Eigenvalues and eigenvectors
We'll work through finding the eigenvalues and bases for the eigenvectors for a specific matrix:
$$ \left[ \begin{array}{rrrr} 9&-4&-2&-4\\ -56&32&-28&44\\ -14&-14&6&-14\\ 42&-33&21&-45 \end{array} \right] $$
Let's go for it.
from sympy import *
init_printing(use_latex='mathjax')
M=Matrix([[9,-4,-2,-4],[-56,32,-28,44],[-14,-14,6,-14],[42,-33,21,-45]])
M
Getting eigenvalues is as easy as calling the eigenvals
method on the matrix:
M.eigenvals()
That says that it has eigenvalues $-12$ and $13$, each with algebraic multiplicity $2$: see Definition 8.40 of your textbook for the notion of algebraic multiplicity for an eigenvalue.
Now, how about eigenvectors? Just as easy:
M.eigenvects()
So: the eigenspace for eigenvalue $-12$ has dimension $2$ (i.e. the geometric multiplicity of the eigenvalue $-12$ is also $2$, just like its algebraic multiplicity), and the vectors
$$ \left[ \begin{array}{r} \frac 27\\ 1\\ 1\\ 0 \end{array} \right] \text{ and } \left[ \begin{array}{r} 0\\ -1\\ 0\\ 1 \end{array} \right] $$
form a basis for it. Similarly for the other eigenvalue. How about a quick sanity check that these indeed are eigenvectors? I'll pick one for each eigenvalue, being careful to define the entries as Rational
numbers so they don't get rounded; that would lead to rounding errors, as described in this longer document I linked a long time ago on our class web page.
v0=Matrix([Rational(2,7),1,1,0])
v1=Matrix([Rational(1,3),-Rational(4,3),0,1])
v0, v1
OK, now for the check. I want v0
to be an eigenvector for $M$, with eigenvalue $-12$, and similarly, I want v1
to be an eigenvector with eigenvalue $13$. So, recalling that eye(n)

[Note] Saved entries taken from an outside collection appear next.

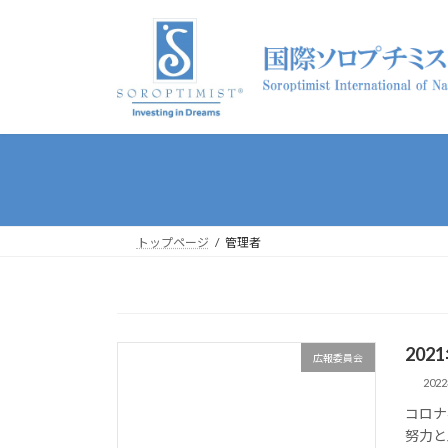
コ
ナ
ン
ビ
テ
ゲ
ン
ー
ツ
シ
へ
ョ
ス
ン
キ
に
ッ
移
プ
動
トップページ
管理者
20
広報委員会
202
コロナ
努力と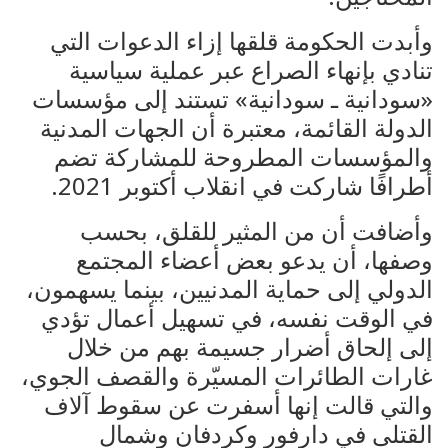
وأبدت الحكومة قلقها إزاء الدعوات التي
تنادي بإنهاء الصراع عبر عملية سياسية
«سودانية ـ سودانية» تستند إلى مؤسسات
الدولة القائمة، معتبرة أن الجهات المدنية
والمؤسسات المطروحة للمشاركة تضم
أطرافًا شاركت في انقلاب أكتوبر 2021.
وأضافت أن من المثير للقلق، بحسب
وصفها، أن يدعو بعض أعضاء المجتمع
الدولي إلى حماية المدنيين، بينما يسهمون،
في الوقت نفسه، في تسهيل أعمال تؤدي
إلى إلحاق أضرار جسيمة بهم من خلال
غارات الطائرات المسيّرة والقصف الجوي،
والتي قالت إنها أسفرت عن سقوط آلاف
القتلى في دارفور وكردفان وشمال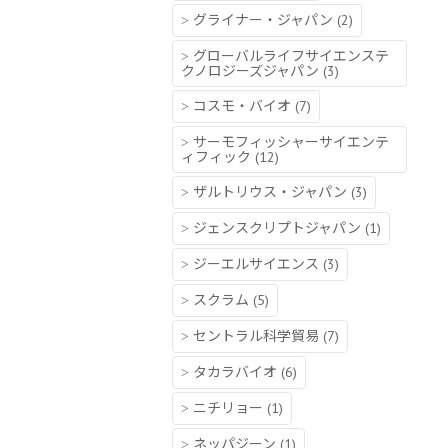
グライナー・ジャパン
(2)
グローバルライフサイエンステ
クノロジーズジャパン
(3)
コスモ・バイオ
(7)
サーモフィッシャーサイエンテ
ィフィック
(12)
ザルトリウス・ジャパン
(3)
ジェンスクリプトジャパン
(1)
ジーエルサイエンス
(3)
スクラム
(5)
セントラル科学貿易
(7)
タカラバイオ
(6)
ニチリョー
(1)
ネッパジーン
(1)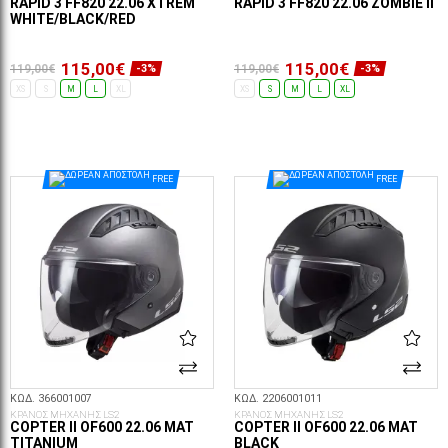
RAPID 3 FF820 22.06 XTREM
RAPID 3 FF820 22.06 ZOMBIE II
WHITE/BLACK/RED
115,00€
115,00€
119,00€
119,00€
-3%
-3%
XS
S
M
L
XL
XS
S
M
L
XL
ΕΠΙΛΟΓΈΣ...
ΕΠΙΛΟΓΈΣ...
FREE
FREE
ΚΩΔ. 366001007
ΚΩΔ. 2206001011
ΚΡΑΝΟΣ ΜΗΧΑΝΗΣ LS2
ΚΡΑΝΟΣ ΜΗΧΑΝΗΣ LS2
COPTER II OF600 22.06 MAT
COPTER II OF600 22.06 MAT
TITANIUM
BLACK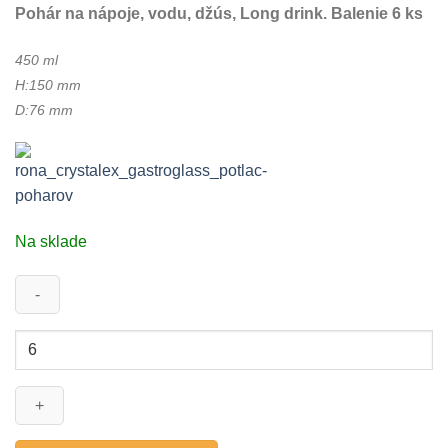
Pohár na nápoje, vodu, džús, Long drink. B
alenie 6 ks
450 ml
H:150 mm
D:76 mm
Na sklade
množstvo
HANDY
450ml
-
pohár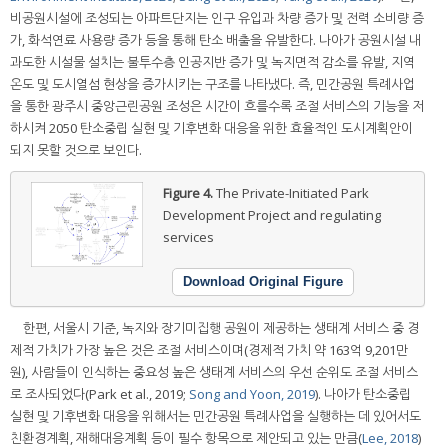
비공원시설에 조성되는 아파트단지는 인구 유입과 차량 증가 및 전력 소비량 증
가, 화석연료 사용량 증가 등을 통해 탄소 배출을 유발한다. 나아가 공원시설 내
과도한 시설물 설치는 불투수층 인공지반 증가 및 녹지면적 감소를 유발, 지역
온도 및 도시열섬 현상을 증가시키는 구조를 나타냈다. 즉, 민간공원 특례사업
을 통한 광주시 중앙근린공원 조성은 시간이 흐를수록 조절 서비스의 기능을 저
하시켜 2050 탄소중립 실현 및 기후변화 대응을 위한 효율적인 도시계획안이
되지 못할 것으로 보인다.
Figure 4.
The Private-Initiated Park
Development Project and regulating
services
Download Original Figure
한편, 서울시 기준, 녹지와 장기미집행 공원이 제공하는 생태계 서비스 중 경
제적 가치가 가장 높은 것은 조절 서비스이며(경제적 가치 약 163억 9,201만
원), 사람들이 인식하는 중요성 높은 생태계 서비스의 우선 순위도 조절 서비스
로 조사되었다(Park et al., 2019;
Song and Yoon, 2019
). 나아가 탄소중립
실현 및 기후변화 대응을 위해서는 민간공원 특례사업을 실행하는 데 있어서도
친환경계획, 재해대응계획 등이 필수 항목으로 제안되고 있는 만큼(
Lee, 2018
)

means the $n\times n$ identity matrix in SymPy
, I can do
(M+12*eye(4))*v0
Yes, that worked: it tells me that indeed
$$ (M+12I_4)v_0 = 0, $$
so
$$ Mv_0 = -12 v_0. $$
Now for the other one:
(M-13*eye(4))*v1
Confirmed again: v1
is an eigenvector with eigenvalue $13$, because $Mv_1=13v_1$.